Even before the announcements on Friday the beleaguered carmakers were in desperate shape. High fuel costs, the effects of the credit crisis and looming recession contributed to making October the worst month for new-car sales in 25 years. Sales at GM and Chrysler have fallen by 18% and 25% respectively this year and both companies will run out of cash next year if they continue to use it up at the current rate. GM even gave warning that its cash position was so precarious that it would run out in the first half of 2009. The massive losses GM and Ford reported on Friday show that the prospects are bleak for America’s carmakers despite yet another round of cost cutting measures that are now planned.
America’s carmakers could at least cheer the election of Barack Obama as president this week. The Democrat is widely assumed to have sympathy for Detroit’s struggling car giants and has pledged to convene a summit shortly after taking office to address the problem. The outgoing administration of George Bush has done its bit too. Detroit secured the promise of $25 billion in soft loans (just as the government decided to pump huge sums into the financial system to save banks from disaster) to help it retool production lines to produce the smaller, more fuel-efficient vehicles that Americans now want.
This week the Bush administration agreed to speed the process of making the loans available, although it rejected a request to provide up to $10 billion to pay for a merger between GM and Chrysler, which is owned by a private-equity firm, Cerberus. The deal, in effect a GM takeover of its smaller rival, would have allowed the bigger firm to get its hands on Chrysler’s cash pile, while cutting costs by some $10 billion.
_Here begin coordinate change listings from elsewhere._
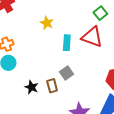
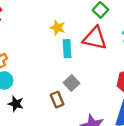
yellow star: (47, 23) -> (58, 28), moved
black star: (31, 87) -> (16, 104), moved

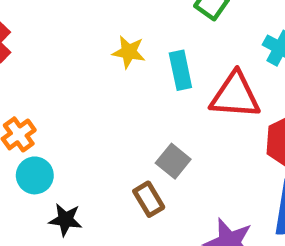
red triangle: (95, 38) -> (235, 95), moved
cyan rectangle: (67, 49) -> (180, 70), moved

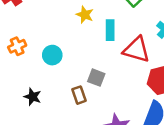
gray square: (173, 161) -> (96, 78), turned -30
cyan circle: (35, 175) -> (52, 55), moved

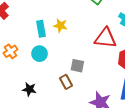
yellow star: (85, 15) -> (60, 26), moved
cyan rectangle: (110, 30) -> (41, 29), moved

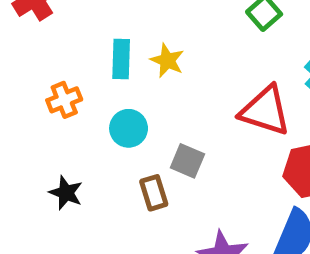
orange cross: (10, 51) -> (64, 100), moved
cyan circle: (40, 54) -> (129, 128), moved

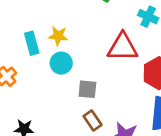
cyan circle: (129, 128) -> (61, 63), moved
brown rectangle: (154, 193) -> (93, 120), moved

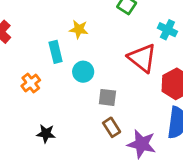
yellow star: (58, 36) -> (79, 29), moved
red triangle: (123, 47) -> (142, 58), turned 36

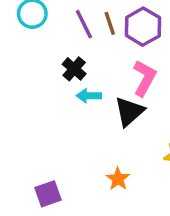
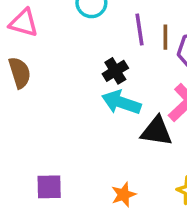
cyan arrow: (89, 96) -> (121, 102), size x1.5
black triangle: (129, 112) -> (157, 131), turned 32

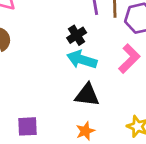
black triangle: (157, 131) -> (87, 95), moved

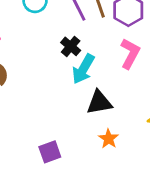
cyan arrow: (82, 60) -> (83, 69), turned -60

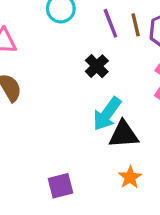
cyan arrow: (83, 69) -> (107, 114), moved

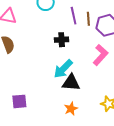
black cross: (97, 66) -> (62, 40), turned 32
purple square: (60, 186) -> (19, 101), moved

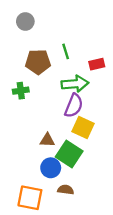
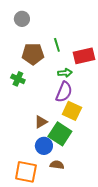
red rectangle: (97, 64) -> (84, 56), size x1.5
green arrow: (75, 84) -> (65, 73), size x0.6
green cross: (21, 91) -> (18, 79), turned 32
brown triangle: (47, 140) -> (41, 122), turned -32

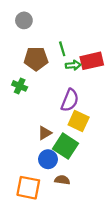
green arrow: (65, 73) -> (73, 65), moved

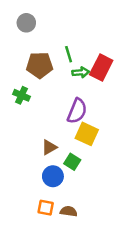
red rectangle: (92, 61) -> (101, 68), turned -50
green square: (65, 146) -> (72, 162), size x0.6
brown semicircle: (62, 180) -> (69, 211), moved
orange square: (28, 188) -> (46, 208), moved, size x0.6

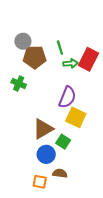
gray circle: (26, 23) -> (23, 41), moved
brown triangle: (49, 147) -> (43, 129), size x1.5
brown semicircle: (69, 211) -> (60, 173), moved

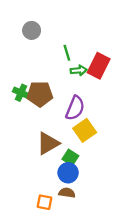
gray circle: (23, 41) -> (32, 30), moved
brown pentagon: (35, 57) -> (40, 94), moved
yellow square: (76, 117) -> (85, 130), turned 30
blue circle: (46, 154) -> (68, 173), moved

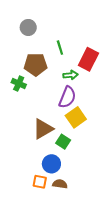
green arrow: (79, 70) -> (70, 75), moved
brown pentagon: (40, 94) -> (36, 64), moved
blue circle: (68, 173) -> (51, 164), moved
brown semicircle: (67, 193) -> (60, 184), moved

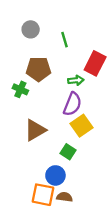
green line: (60, 48) -> (65, 40), moved
brown triangle: (43, 129) -> (35, 130), moved
orange square: (40, 182) -> (43, 195), size x1.5

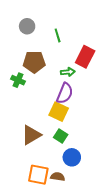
yellow square: (81, 126) -> (59, 112), moved, turned -30
brown triangle: (35, 130) -> (31, 135), moved
blue circle: (55, 175) -> (72, 157), moved

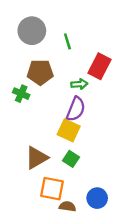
gray circle: (27, 26) -> (32, 31), size x1.5
blue circle: (72, 157) -> (97, 198), moved
orange square: (38, 175) -> (52, 189), moved

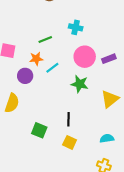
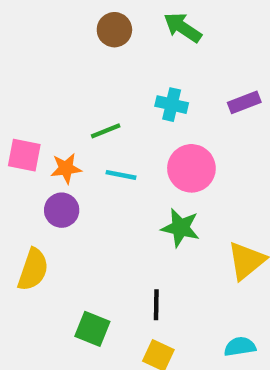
orange star: (36, 59) -> (66, 168), moved
purple rectangle: (109, 59) -> (244, 102), moved
cyan line: (52, 68) -> (121, 175), moved, turned 48

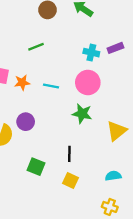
cyan cross: (172, 105) -> (91, 53), moved
green line: (106, 131) -> (36, 47), moved
purple circle: (62, 210) -> (26, 122), moved

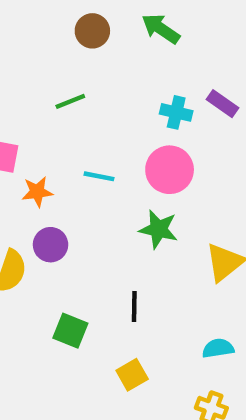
purple rectangle: (115, 48) -> (222, 104), turned 56
orange star: (22, 82) -> (37, 192), moved
yellow square: (71, 180) -> (132, 375), moved, turned 35

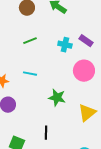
green line: (70, 101) -> (30, 41), moved
pink circle: (170, 170) -> (84, 71), moved

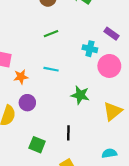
cyan cross: (65, 45) -> (90, 49), moved

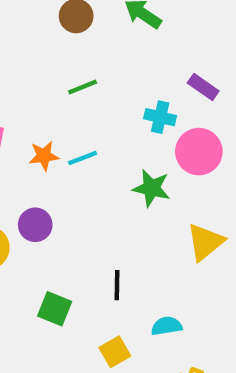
cyan line: (51, 69) -> (83, 158), turned -32
orange star: (21, 77) -> (44, 156), moved
green star: (80, 95) -> (151, 188), moved
cyan semicircle: (109, 153) -> (167, 326), moved

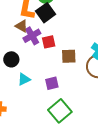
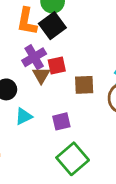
brown triangle: (22, 26) -> (41, 75), moved, turned 32

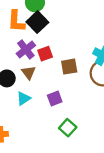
brown triangle: (41, 75) -> (29, 73), moved
green square: (73, 159) -> (68, 128), size x0.7

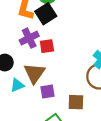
brown square: (69, 67) -> (76, 102), moved
brown triangle: (29, 73) -> (34, 73), moved, size x1.5

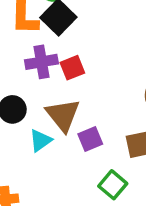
purple cross: (29, 38) -> (41, 62), turned 30

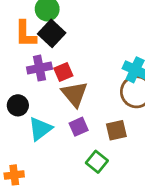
brown triangle: (63, 115) -> (74, 94), moved
cyan triangle: (41, 140) -> (40, 129), size x1.4

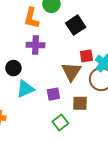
black square: (52, 33) -> (76, 25), moved
red square: (63, 72) -> (86, 56), moved
brown triangle: (74, 94) -> (71, 72), moved

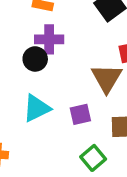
black circle: (13, 68) -> (35, 59), moved

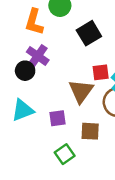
purple cross: (49, 39) -> (38, 56), turned 30

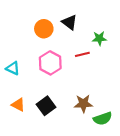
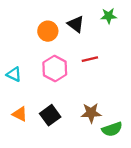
green star: (99, 38) -> (109, 16), moved

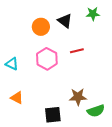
black square: (50, 115) -> (53, 115), moved, turned 30

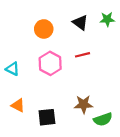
green star: (93, 14) -> (107, 19), moved
black triangle: (65, 21) -> (80, 23), moved
black square: (53, 115) -> (47, 117), moved

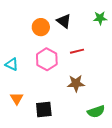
black triangle: (80, 23) -> (64, 21), moved
brown star: (84, 104) -> (76, 83), moved
orange triangle: (18, 105) -> (17, 98), turned 32

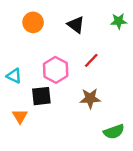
orange circle: (41, 27) -> (33, 22), moved
red line: (77, 51) -> (91, 60), turned -32
black square: (44, 109) -> (41, 96), moved

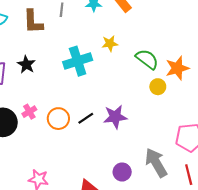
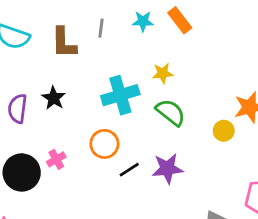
green semicircle: (147, 59) -> (171, 112), moved
orange circle: (58, 119) -> (104, 144), moved

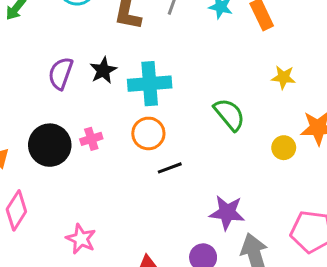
yellow star: (163, 73) -> (283, 77), moved
cyan cross: (120, 95) -> (150, 84), moved
purple star: (167, 169) -> (227, 213), moved

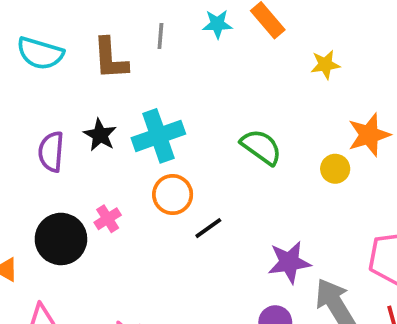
yellow star: (283, 77) -> (325, 65), moved

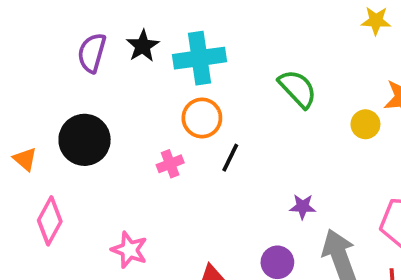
pink cross: (108, 219) -> (170, 164), moved
black line: (208, 228) -> (230, 158), turned -40
purple star: (289, 262) -> (303, 207), size x0.6

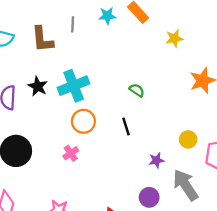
green semicircle: (298, 89) -> (137, 90), size x0.6
yellow circle: (365, 124) -> (188, 139), moved
black line: (230, 158) -> (126, 127), moved, turned -30

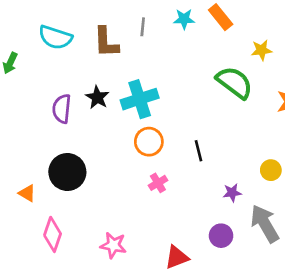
green semicircle: (137, 90) -> (234, 82), moved, size x2.0
pink cross: (71, 153) -> (158, 183), moved

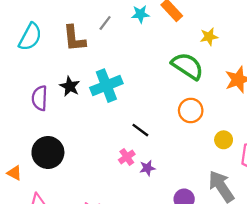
gray line: (143, 27) -> (105, 23), turned 35
cyan semicircle: (55, 37) -> (30, 37), turned -76
orange circle: (149, 142) -> (191, 111), moved
black line: (199, 151) -> (140, 130), moved, turned -36
purple star: (232, 193) -> (147, 168), moved

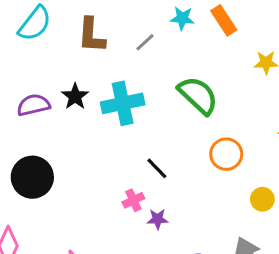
gray line: (105, 23) -> (145, 42), moved
green semicircle: (187, 66) -> (198, 95), moved
purple semicircle: (40, 98) -> (33, 105), turned 65

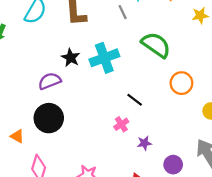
gray line: (145, 42) -> (123, 12), moved, turned -64
purple semicircle: (33, 105) -> (50, 81), moved
purple star: (158, 219) -> (144, 143), moved

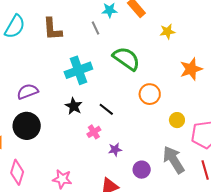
black star: (71, 58) -> (74, 106), moved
It seems that Mr Bush would prefer that the Big Three become the Big Two on a new president’s watch.
The plight of GM, Ford and Chrysler also prompted a meeting between the bosses of all three firms and Nancy Pelosi, speaker of the House of Representatives, on Thursday. Reportedly under discussion was another lot of quick and cheap loans of $25 billion and a raft of other concessions. These include a similar sum to help with the cost of transferring health-care provision to the unions, as well as loans to struggling suppliers and access to Hank Paulson’s $700 billion financial-industry bail-out for the car companies’ credit arms. The additional $25 billion could be made available later this month as part of an economic stimulus package set to come before Congress. In light of the latest dire news the car companies might hope that Congress is willing to help.
Given the slumping sales and dwindling cash reserves facing America’s carmakers, the new president will face a tough decision when he takes office. Early in his campaign he made promises that were unpopular with the car firms, pledging to raise fuel economy standards. But he is also expected to show gratitude to the trade unions that generously funded his election campaign. Presiding over the bankruptcy of iconic American firms and huge lay-offs is unlikely to appeal. But pouring cash into basket cases with no end in sight to the outlay is equally as unpalatable.